Open HuyTu7 opened 6 years ago
By using Zhe tool (FastRead) I tried to label the data proportionally for sanity checks and compare with the labeled data during the hackathon same hashes.
However, I did label the data until the buggy commit number is 90~95%+ of the estimated buggy commit number according to fastread. Therefore, it is safe to assume that the rest of undetermined bug or non-bug commits are non-buggy or non-buggy (with 5-10% chance of buggy commits) and just compare with all of the data being labeled during the hackathon, the result is much better.
By looking at these number, conclusions:
1/ with high duplication of a proportion of labeled data with low inconsistency, the data can be considered highly valid.
2/ some inconsistency between the hackathon data and the using Fastread to label data that can be concerning that can be due to a lot of the commits to fix dealing with fixing during writing papers, fixing documentation, etc that highly possible considered as bug fixes during the hackathon but not when during the sanity check.
Next steps: 1/ Looking to find some rules or NLP methods to summarize + automate the labeling process.
well done, you've confused your supervisor. you'll need to explain this to me next time we speak
predicted | Truth=0 | Truth=1 |
---|---|---|
predicted=n | ||
predicted=y |
abing:
predicted | Truth=0 | Truth=1 |
---|---|---|
predicted=n | 377 | 68 |
predicted=y | 190 | 491 |
undetermined | 3712 | 79 |
lammps:
predicted | Truth=0 | Truth=1 |
---|---|---|
predicted=n | 283 | 2 |
predicted=y | 499 | 74 |
undetermined | 6457 | 9 |
mdanalysis:
predicted | Truth=0 | Truth=1 |
---|---|---|
predicted=n | 480 | 19 |
predicted=y | 453 | 322 |
undetermined | 2013 | 16 |
libmesh:
predicted | Truth=0 | Truth=1 |
---|---|---|
predicted=n | 715 | 107 |
predicted=y | 701 | 698 |
undetermined | 6431 | 27 |
estimates for reading time for 10,000 projects
assumes 90 minutes to skim the issue reports
assuming 1.1 people reading each projects (so when there are disputes, can ask someone else)

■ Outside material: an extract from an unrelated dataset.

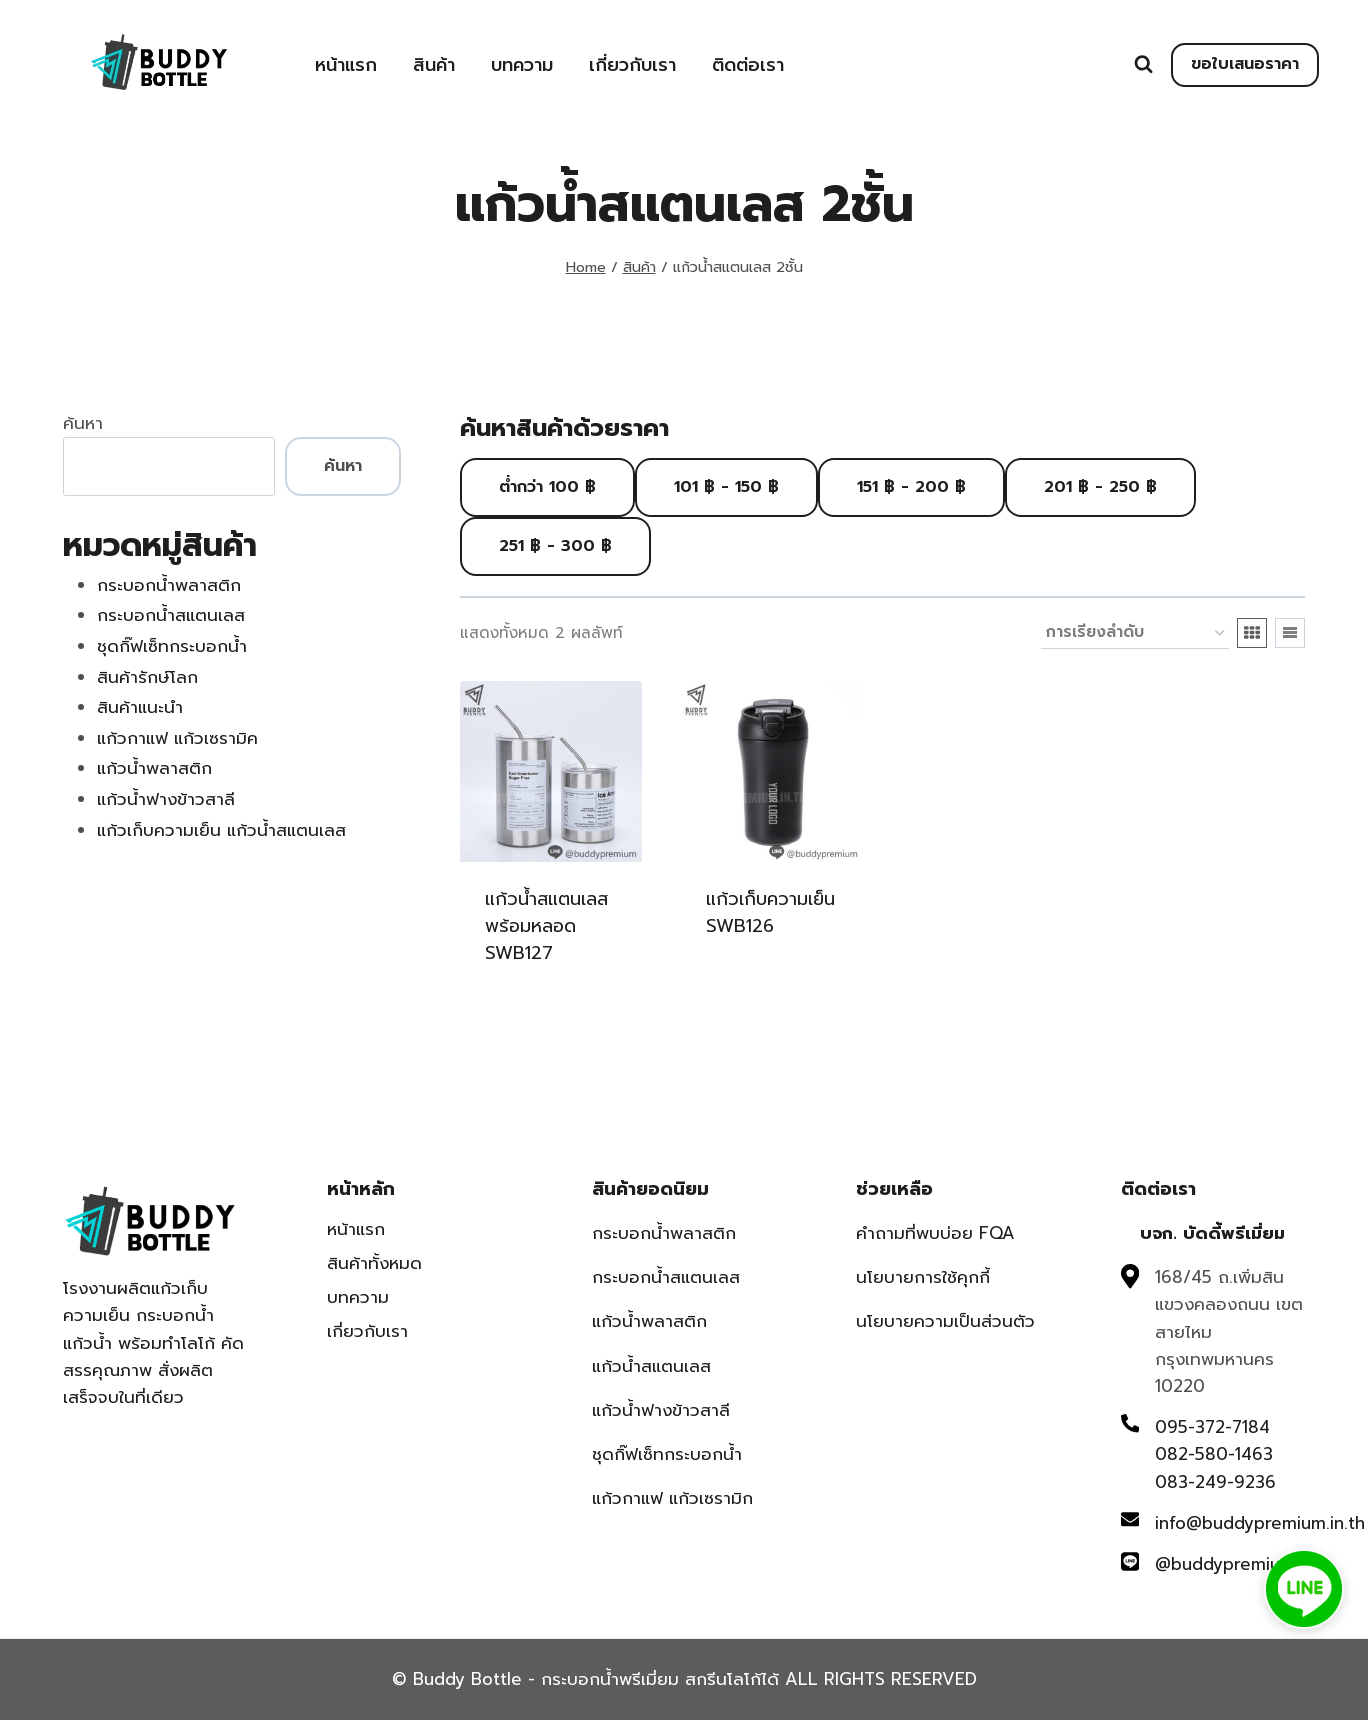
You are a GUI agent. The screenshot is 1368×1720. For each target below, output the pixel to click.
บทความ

well to be honest I'd double these costs
@HuyTu7 @azhe825 : there is something odd about the "A" numbers on the above tables. @azhe825 please get with @HuyTu7 and sort that out.
thanks!
@Huy Tu hqtu@ncsu.edu if you are convenient, please meet me in the lab tomorrow.
Best Regards,
Zhe, Ph.D. scholar @ CS, NcState http://azhe825.github.io http://azhe825@github.io
On Mon, Oct 1, 2018 at 1:52 PM Tim Menzies notifications@github.com wrote:
@HuyTu7 https://github.com/HuyTu7 @azhe825 https://github.com/azhe825 : there is something odd about the "A" numbers on the above tables. @azhe825 https://github.com/azhe825 please get with @HuyTu7 https://github.com/HuyTu7 and sort that out.
thanks!
— You are receiving this because you were mentioned. Reply to this email directly, view it on GitHub https://github.com/se4sci/auto-labeler/issues/1#issuecomment-426000920, or mute the thread https://github.com/notifications/unsubscribe-auth/ANSK7fZxK3tSXI8ifNJF4f4xonxnhk0Nks5uglZEgaJpZM4W_0ED .
Will do, @timm and @azhe825 .
There was duplication in the labeling during the hackathon and the amount was high so I tried to find the duplication portion and how much are they consistent with each other between the attendees of the hackathon.